It has already been over a year since the last supermoon graced the night skies with its presence, and stargazers are in for a treat.
The December full moon will rise in the night sky in the dark afternoon hours of Sunday December 3.
As a bonus, two more super moons will follow in January and February 2018.
According to Nasa, the breathtaking event can make the moon appear up to 14 per cent large than usual.
How does the supermoon work?
The supermoon is not a strict astronomical term, but it describes conditions in which the moon appears at its perigee – closest point to Earth.

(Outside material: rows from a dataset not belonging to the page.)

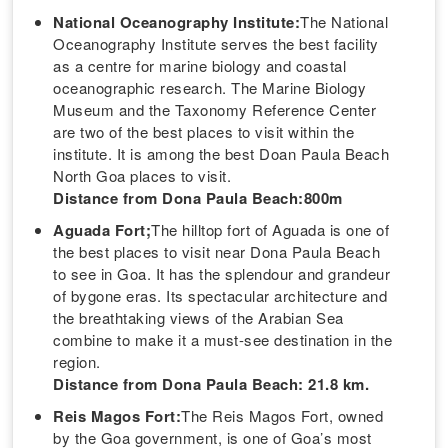
National Oceanography Institute:
The National
Oceanography Institute serves the best facility
as a centre for marine biology and coastal
oceanographic research. The Marine Biology
Museum and the Taxonomy Reference Center
are two of the best places to visit within the
institute. It is among the best Doan Paula Beach
North Goa places to visit.
Distance from Dona Paula Beach:800m
Aguada Fort;
The hilltop fort of Aguada is one of
the best places to visit near Dona Paula Beach
to see in Goa. It has the splendour and grandeur
of bygone eras. Its spectacular architecture and
the breathtaking views of the Arabian Sea
combine to make it a must-see destination in the
region.
Distance from Dona Paula Beach: 21.8 km.
Reis Magos Fort:
The Reis Magos Fort, owned
by the Goa government, is one of Goa’s most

Because the moon’s orbit is not perfectly round, its orbit brings it closer and farther to Earth at different times through the year.
At its farthest point the moon approaches its apogee which is on average about 405,500 km from Earth. During its closest approach the moon comes within 363,300 km from the planet.
Lyle Tavernier from Nasa’s Jet Propulsion Lab said: “Full moons can occur at any point along the Moon’s elliptical path, but when a full moon occurs at or near the perigee, it looks slightly larger and brighter than a typical full moon.
“That’s what the term ‘supermoon’ refers to.”
The supermoon is also incredibly brighter. In fact it is so bright that the sunlight cast off of it has been known to leave shadows on Earth. During this rare event, the moon can be up to 30 per cent brighter.
How to watch the supermoon?
The best time to view the supermoon is right after moonrise and just before sunrise, but the moon will look spectacular throughout its journey across the sky.
In London, the moon will rise just about 4.21pm at 61 degrees on Sunday December 3 before setting on Monday at 8.15am.
Stargazers in the US will get to see the moon rise at 4.59pm ET in New York and at 5.17pm PT in Los Angeles.
Observers in India’s Delhi can catch the moonrise a bit later at 6.22pm local time, before it sets the next day around 8.26am.
For more details, check your local moonrise and moonset times here.
Even if you miss the supermoon on Sunday, then the good news is that you will still see a bigger than average moon on the following days.
How to watch the supermoon online
Those who cannot brave the cold night to see the supermoon in person, are in luck because the astronomical spectacle will be live streamed by robotic telescope service Slooh.
The Slooh Supermoon Challenge livestream will kick off on Sunday December 3 at 9pm EST (Monday December 4 at 2am).
Slooh teased: “Ah, to be moonstruck, drunk on moonshine, full of restless energy, emboldened by a Full Moon. That is what we want to capture with the Challenge.
“There’s a reason the full moon is linked to quirky and peculiar behaviour – its intense luminosity draws you outside to wander, question, dare.
“We challenge you to use this powerful moon magic to connect to your people and the universe.”
The livestream will be hosted by long-time Slooh astronomers Helen Avery and Paul Cox.